23.2 Are My Simulation Means Stable?

All simulations include many elements of randomness, so multiple identical runs will generate different results (assuming seeding is off). Given this "noise" among model runs, how do we know if a single run has generated results that are stable enough to draw robust conclusions.

We will start by examine the robustness of results of Patient Simulation described in section Running Microsimulation and Interpreting the Results. That analysis ran 10K patients through a healthcare model and the mean values from each strategy are used to draw conclusions.

How do we know that 10K patients is enough to generate robust results?
We know that running more patients will generate more stabilize means, but how many patients do we need?

TreeAge Pro provides two mechanisms to assess the convergence of results to stable means.

  • Prediction intervals around mean values that provide a range for how far the mean could realistically be off.
    We will examine these values within this section.

  • Simulation batch analysis to allow repeated running of the same analysis to see how much mean values vary.
    This is described in section Batch Simulation.

The next section Standard Error and Prediction Intervals introduces some of the mathematical concepts behind these concepts and calculations. Then we will return to this patient simulation example.

Returning to the simulation from section Running Microsimulation and Interpreting the Results. The dashboard below presents an overview of the simulation results.

The probability distribution trendline for each strategy describes the mean and variance among model calculations. The graph default uses NMB, but tabs are available to switch to Cost or Effectiveness. The vertical lines and shading represent the mean values and the prediction interval around those means. Note that the mean values are close, but the prediction intervals do not overlap.
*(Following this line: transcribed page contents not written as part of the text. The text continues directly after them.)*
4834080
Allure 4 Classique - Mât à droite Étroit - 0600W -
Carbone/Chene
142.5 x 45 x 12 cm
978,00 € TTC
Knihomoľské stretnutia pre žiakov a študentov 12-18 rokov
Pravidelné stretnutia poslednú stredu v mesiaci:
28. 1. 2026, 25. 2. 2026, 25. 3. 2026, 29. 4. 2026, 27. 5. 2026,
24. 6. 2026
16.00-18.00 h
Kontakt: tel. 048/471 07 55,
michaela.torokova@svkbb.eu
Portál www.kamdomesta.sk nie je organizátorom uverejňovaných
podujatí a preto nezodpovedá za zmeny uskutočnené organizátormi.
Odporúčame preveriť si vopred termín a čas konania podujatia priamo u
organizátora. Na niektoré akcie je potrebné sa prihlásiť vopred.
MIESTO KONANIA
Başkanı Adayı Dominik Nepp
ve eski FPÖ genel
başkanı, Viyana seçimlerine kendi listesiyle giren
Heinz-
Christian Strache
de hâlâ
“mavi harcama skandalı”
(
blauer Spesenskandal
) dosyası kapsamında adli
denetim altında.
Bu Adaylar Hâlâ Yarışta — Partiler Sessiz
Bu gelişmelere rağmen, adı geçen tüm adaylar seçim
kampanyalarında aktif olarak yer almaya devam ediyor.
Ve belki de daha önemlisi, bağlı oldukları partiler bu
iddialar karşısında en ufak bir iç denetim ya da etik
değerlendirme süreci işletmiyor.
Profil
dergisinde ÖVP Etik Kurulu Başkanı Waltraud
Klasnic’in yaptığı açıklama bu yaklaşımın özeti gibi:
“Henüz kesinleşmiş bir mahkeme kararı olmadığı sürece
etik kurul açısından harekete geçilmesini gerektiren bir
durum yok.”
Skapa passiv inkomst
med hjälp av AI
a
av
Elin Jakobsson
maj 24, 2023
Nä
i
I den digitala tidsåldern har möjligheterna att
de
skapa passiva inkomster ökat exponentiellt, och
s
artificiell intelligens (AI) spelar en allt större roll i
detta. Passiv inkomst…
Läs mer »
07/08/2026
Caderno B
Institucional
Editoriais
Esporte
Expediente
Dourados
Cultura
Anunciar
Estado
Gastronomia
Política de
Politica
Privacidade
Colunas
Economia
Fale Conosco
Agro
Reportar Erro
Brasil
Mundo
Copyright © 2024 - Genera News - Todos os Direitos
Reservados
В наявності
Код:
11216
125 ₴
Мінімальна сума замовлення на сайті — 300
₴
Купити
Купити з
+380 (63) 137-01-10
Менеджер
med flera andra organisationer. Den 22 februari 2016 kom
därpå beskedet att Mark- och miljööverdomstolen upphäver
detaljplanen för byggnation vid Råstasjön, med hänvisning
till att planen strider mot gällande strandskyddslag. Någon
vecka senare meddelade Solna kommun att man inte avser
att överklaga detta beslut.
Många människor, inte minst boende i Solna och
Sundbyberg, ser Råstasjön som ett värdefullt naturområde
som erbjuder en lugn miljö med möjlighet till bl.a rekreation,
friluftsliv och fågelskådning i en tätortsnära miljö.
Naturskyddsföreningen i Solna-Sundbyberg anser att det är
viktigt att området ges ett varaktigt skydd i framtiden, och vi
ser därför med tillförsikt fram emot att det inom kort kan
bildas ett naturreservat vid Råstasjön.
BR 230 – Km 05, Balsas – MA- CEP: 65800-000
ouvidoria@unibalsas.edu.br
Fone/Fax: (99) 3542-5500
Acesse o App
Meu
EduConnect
The Statistics Report provides the prediction interval ranges.

Note that the NMB prediction intervals do not overlap, but they are quite close. A reasonable argument could be made that additional iterations (simulated patients) should be run to make the NMB prediction intervals more distinct.

If you run a batch of 10 simulations of 10K patients and another batch of 10 simulations of 20K patients, you will see the that the means are more stable and the prediction intervals narrow as you add patients to the simulation.